• TASK DIRECTIONS
Give all of the listing again word for word, with images excluded.

• DATA EXTRACTS
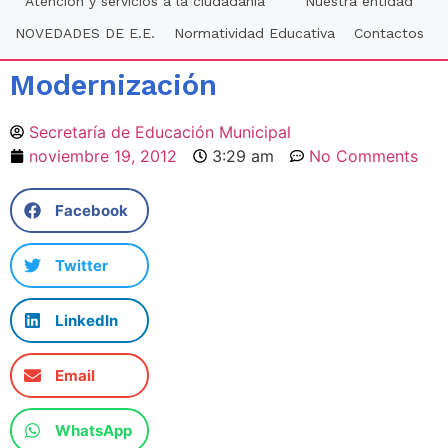
Atención y servicios a la ciudadania
Nuestra entidad
NOVEDADES DE E.E.
Normatividad Educativa
Contactos
Modernización
Secretaría de Educación Municipal
noviembre 19, 2012
3:29 am
No Comments
Facebook
Twitter
LinkedIn
Email
WhatsApp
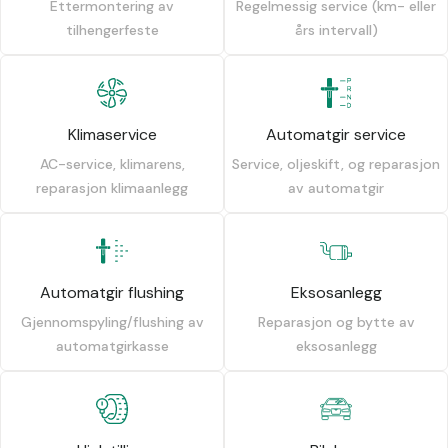
Ettermontering av
Regelmessig service (km- eller
tilhengerfeste
års intervall)
Klimaservice
Automatgir service
AC-service, klimarens,
Service, oljeskift, og reparasjon
reparasjon klimaanlegg
av automatgir
Automatgir flushing
Eksosanlegg
Gjennomspyling/flushing av
Reparasjon og bytte av
automatgirkasse
eksosanlegg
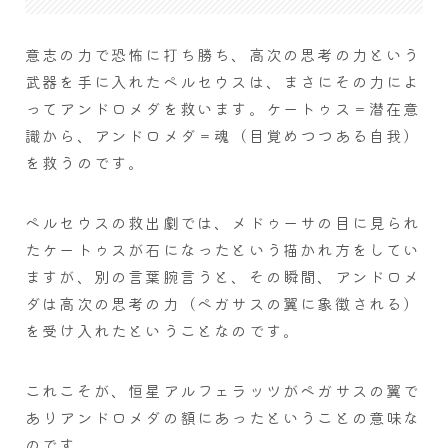
意志の力で恐怖に打ち勝ち、高次の思考の力という
武器を手に入れたペルセウスは、まさにその力によ
ってアンドロメダを救います。ケートゥス＝潜在意
識から、アンドロメダ＝魂（目覚めつつある自我）
を救うのです。
ペルセウスの救出劇では、メドゥーサの目に見られ
たケートゥスが石になったという描かれ方をしてい
ますが、別の言葉腕言うと、その瞬間、アンドロメ
ダは高次の思考の力（ペガサスの翼に象徴される）
を受け入れたということなのです。
これこそが、恒星アルフェラッツがペガサスの翼で
ありアンドロメダの額にあったということの意味な
のです。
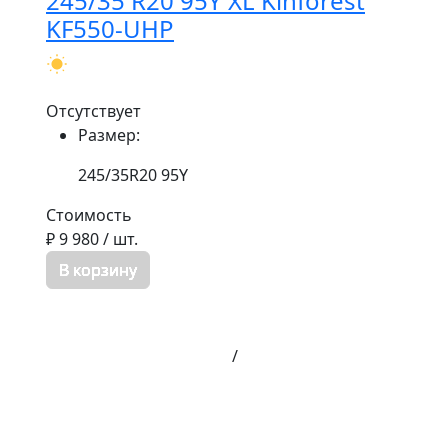
245/35 R20 95Y XL Kinforest
KF550-UHP
Отсутствует
Размер:
245/35R20 95Y
Стоимость
₽ 9 980
/ шт.
В корзину
/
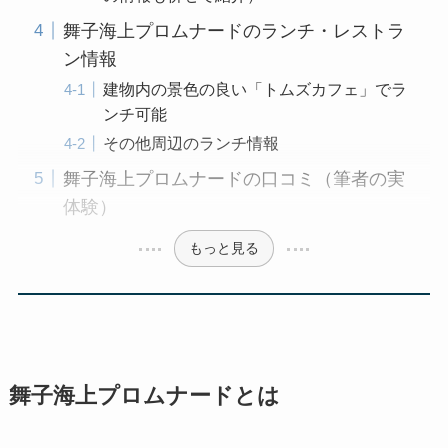
舞子海上プロムナードのランチ・レストラ
ン情報
建物内の景色の良い「トムズカフェ」でラ
ンチ可能
その他周辺のランチ情報
舞子海上プロムナードの口コミ（筆者の実
体験）
もっと見る
舞子海上プロムナードとは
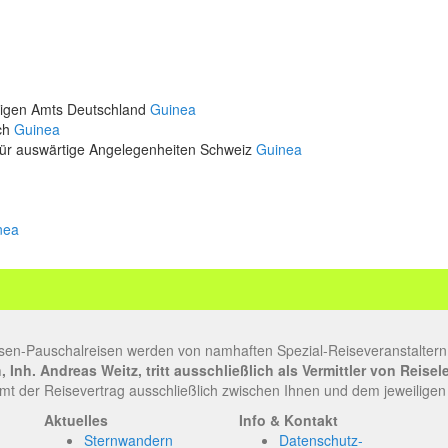
rtigen Amts Deutschland
Guinea
ich
Guinea
für auswärtige Angelegenheiten Schweiz
Guinea
nea
sen-Pauschalreisen werden von namhaften Spezial-Reiseveranstaltern
Inh. Andreas Weitz, tritt ausschließlich als Vermittler von Reise
t der Reisevertrag ausschließlich zwischen Ihnen und dem jeweiligen
Aktuelles
Info & Kontakt
Sternwandern
Datenschutz-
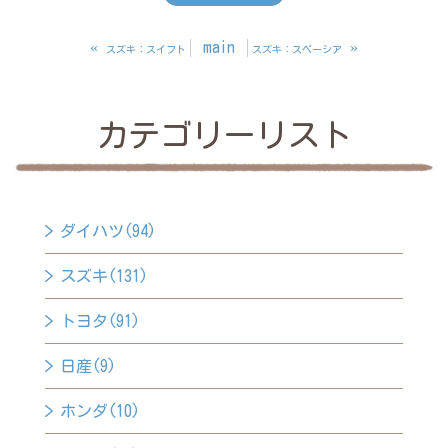
«
main
»
スズキ：スイフト
スズキ：スペーシア
カテゴリーリスト
ダイハツ(94)
スズキ(131)
トヨタ(91)
日産(9)
ホンダ(10)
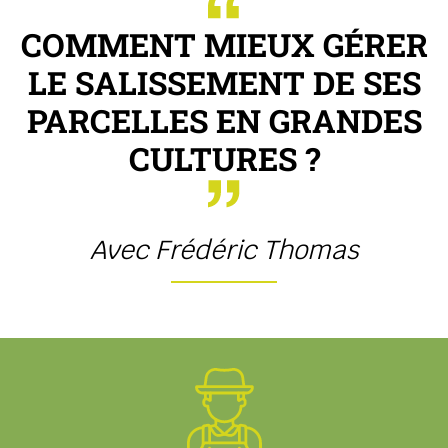
COMMENT MIEUX GÉRER
LE SALISSEMENT DE SES
PARCELLES EN GRANDES
CULTURES ?
Avec Frédéric Thomas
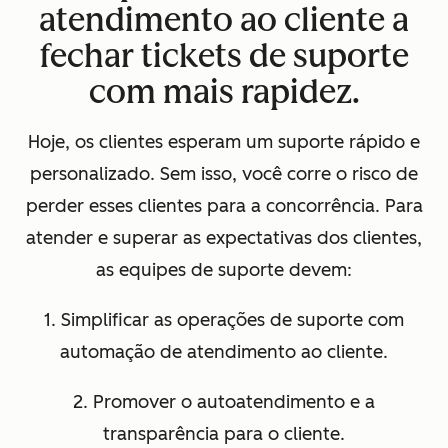
atendimento ao cliente a
fechar tickets de suporte
com mais rapidez.
Hoje, os clientes esperam um suporte rápido e
personalizado. Sem isso, você corre o risco de
perder esses clientes para a concorrência. Para
atender e superar as expectativas dos clientes,
as equipes de suporte devem:
1. Simplificar as operações de suporte com
automação de atendimento ao cliente.
2. Promover o autoatendimento e a
transparência para o cliente.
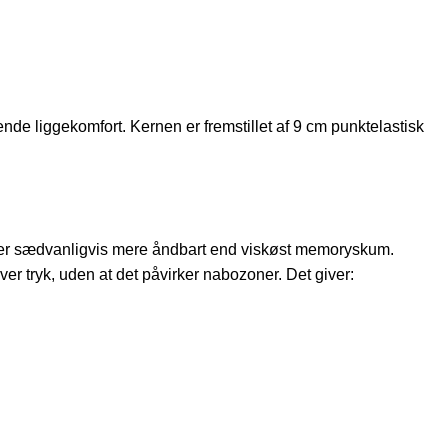
e liggekomfort. Kernen er fremstillet af 9 cm punktelastisk
 og er sædvanligvis mere åndbart end viskøst memoryskum.
r tryk, uden at det påvirker nabozoner. Det giver:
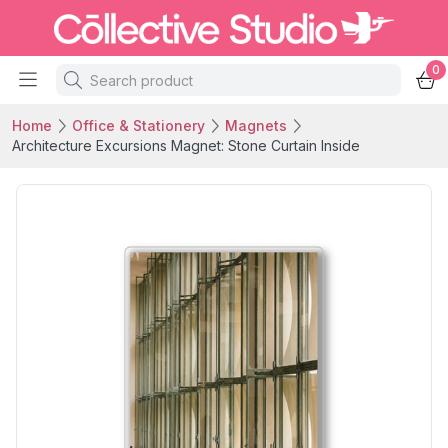
0
Home
Office & Stationery
Magnets
Architecture Excursions Magnet: Stone Curtain Inside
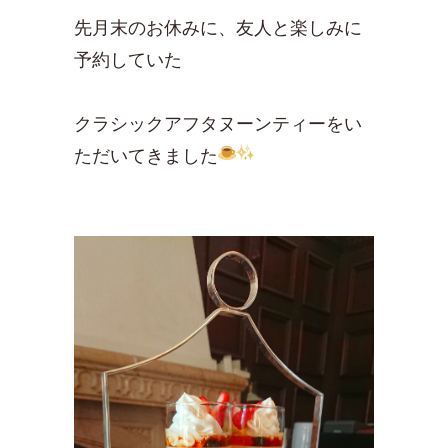
先月末のお休みに、友人と楽しみに
予約していた
クラシックアフタヌーンティーをい
ただいてきました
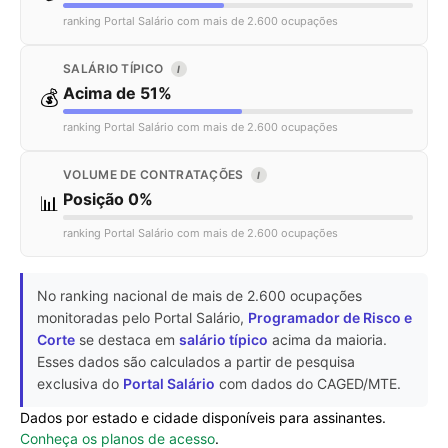
ranking Portal Salário com mais de 2.600 ocupações
SALÁRIO TÍPICO
I
Acima de 51%
💰
ranking Portal Salário com mais de 2.600 ocupações
VOLUME DE CONTRATAÇÕES
I
Posição 0%
📊
ranking Portal Salário com mais de 2.600 ocupações
No ranking nacional de mais de 2.600 ocupações
monitoradas pelo Portal Salário,
Programador de Risco e
Corte
se destaca em
salário típico
acima da maioria.
Esses dados são calculados a partir de pesquisa
exclusiva do
Portal Salário
com dados do CAGED/MTE.
Dados por estado e cidade disponíveis para assinantes.
Conheça os planos de acesso
.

• WRITTEN SOLUTION
Atención y servicios a la ciudadania
Nuestra entidad
NOVEDADES DE E.E.
Normatividad Educativa
Contactos
Modernización
Secretaría de Educación Municipal
noviembre 19, 2012
3:29 am
No Comments
Facebook
Twitter
LinkedIn
Email
WhatsApp
Ettermontering av
Regelmessig service (km- eller
tilhengerfeste
års intervall)
Klimaservice
Automatgir service
AC-service, klimarens,
Service, oljeskift, og reparasjon
reparasjon klimaanlegg
av automatgir
Automatgir flushing
Eksosanlegg
Gjennomspyling/flushing av
Reparasjon og bytte av
automatgirkasse
eksosanlegg
意志の力で恐怖に打ち勝ち、高次の思考の力という
武器を手に入れたペルセウスは、まさにその力によ
ってアンドロメダを救います。ケートゥス＝潜在意
識から、アンドロメダ＝魂（目覚めつつある自我）
を救うのです。
ペルセウスの救出劇では、メドゥーサの目に見られ
たケートゥスが石になったという描かれ方をしてい
ますが、別の言葉腕言うと、その瞬間、アンドロメ
ダは高次の思考の力（ペガサスの翼に象徴される）
を受け入れたということなのです。
これこそが、恒星アルフェラッツがペガサスの翼で
ありアンドロメダの額にあったということの意味な
のです。
245/35 R20 95Y XL Kinforest
KF550-UHP
Отсутствует
Размер:
245/35R20 95Y
Стоимость
₽ 9 980
/ шт.
В корзину
/
舞子海上プロムナードのランチ・レストラ
ン情報
建物内の景色の良い「トムズカフェ」でラ
ンチ可能
その他周辺のランチ情報
舞子海上プロムナードの口コミ（筆者の実
体験）
もっと見る
舞子海上プロムナードとは
rtigen Amts Deutschland
Guinea
ich
Guinea
für auswärtige Angelegenheiten Schweiz
Guinea
nea
sen-Pauschalreisen werden von namhaften Spezial-Reiseveranstaltern
Inh. Andreas Weitz, tritt ausschließlich als Vermittler von Reise
t der Reisevertrag ausschließlich zwischen Ihnen und dem jeweiligen
Aktuelles
Info & Kontakt
Sternwandern
Datenschutz-
«
main
»
スズキ：スイフト
スズキ：スペーシア
カテゴリーリスト
ダイハツ(94)
スズキ(131)
トヨタ(91)
日産(9)
ホンダ(10)
COMMENT MIEUX GÉRER
LE SALISSEMENT DE SES
PARCELLES EN GRANDES
CULTURES ?
Avec Frédéric Thomas
atendimento ao cliente a
fechar tickets de suporte
com mais rapidez.
Hoje, os clientes esperam um suporte rápido e
personalizado. Sem isso, você corre o risco de
perder esses clientes para a concorrência. Para
atender e superar as expectativas dos clientes,
as equipes de suporte devem:
1. Simplificar as operações de suporte com
automação de atendimento ao cliente.
2. Promover o autoatendimento e a
transparência para o cliente.
e liggekomfort. Kernen er fremstillet af 9 cm punktelastisk
 og er sædvanligvis mere åndbart end viskøst memoryskum.
r tryk, uden at det påvirker nabozoner. Det giver:
0
Home
Office & Stationery
Magnets
Architecture Excursions Magnet: Stone Curtain Inside
先月末のお休みに、友人と楽しみに
予約していた
クラシックアフタヌーンティーをい
ただいてきました
ranking Portal Salário com mais de 2.600 ocupações
SALÁRIO TÍPICO
I
Acima de 51%
💰
ranking Portal Salário com mais de 2.600 ocupações
VOLUME DE CONTRATAÇÕES
I
Posição 0%
📊
ranking Portal Salário com mais de 2.600 ocupações
No ranking nacional de mais de 2.600 ocupações
monitoradas pelo Portal Salário,
Programador de Risco e
Corte
se destaca em
salário típico
acima da maioria.
Esses dados são calculados a partir de pesquisa
exclusiva do
Portal Salário
com dados do CAGED/MTE.
Dados por estado e cidade disponíveis para assinantes.
Conheça os planos de acesso
.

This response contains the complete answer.